Nvidia (NVDA) said leading cloud providers — Amazon’s (AMZN) AWS, Alphabet’s (GOOG) (GOOGL) Google Cloud, Microsoft (MSFT) Azure and Oracle (ORCL) Cloud Infrastructure — are accelerating AI inference for their customers with Nvidia’s software platform Dynamo.
Dynamo is a software platform that enables multi-node inference across graphics processing unit, or GPU, clusters.
A multi-node system is an architecture that uses multiple independent computing systems, or “nodes” to work together as a single unit. AI inference is a process where a trained AI model uses its learned knowledge to make predictions or conclusions on new, unseen data.

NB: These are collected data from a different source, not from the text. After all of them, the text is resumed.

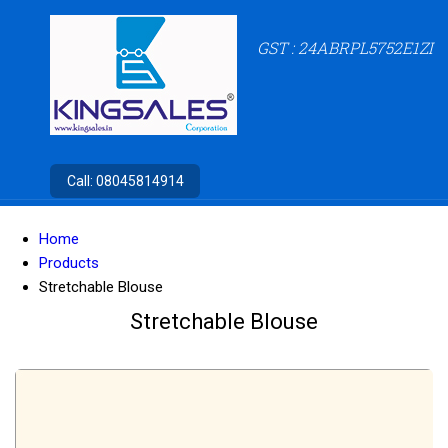
GST : 24ABRPL5752E1ZI
Call:
08045814914
Home
Products
Stretchable Blouse
Stretchable Blouse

Nvidia said Dynamo’s integrations with major cloud providers and support for new Kubernetes management capabilities enable multi-node inference for enterprises — boosting performance and efficiency for complex AI models, such as large-scale mixture of experts models.
Kubernetes management is the process of deploying, monitoring, securing, and scaling applications and clusters using specialized tools and best practices.
Nvidia noted that with Dynamo now integrated into managed Kubernetes services from all major cloud providers, customers can scale multi-node inference across Nvidia’s Blackwell systems, including GB200 and GB300 NVL72, with the performance and reliability that enterprise AI deployments demand.
Nvidia said Amazon’s Amazon Web Services, or AWS, is accelerating generative AI inference for its customers with Dynamo and integrated with Amazon EKS. Google Cloud is providing Dynamo recipe to optimize large language model, or LLM, inference at enterprise scale on its AI Hypercomputer.
Microsoft Azure is enabling multi-node LLM inference with Dynamo and ND GB200-v6 GPUs on Azure Kubernetes Service. Oracle Cloud Infrastructure is enabling multi-node LLM inferencing with OCI Superclusters and NVIDIA Dynamo, Nvidia added.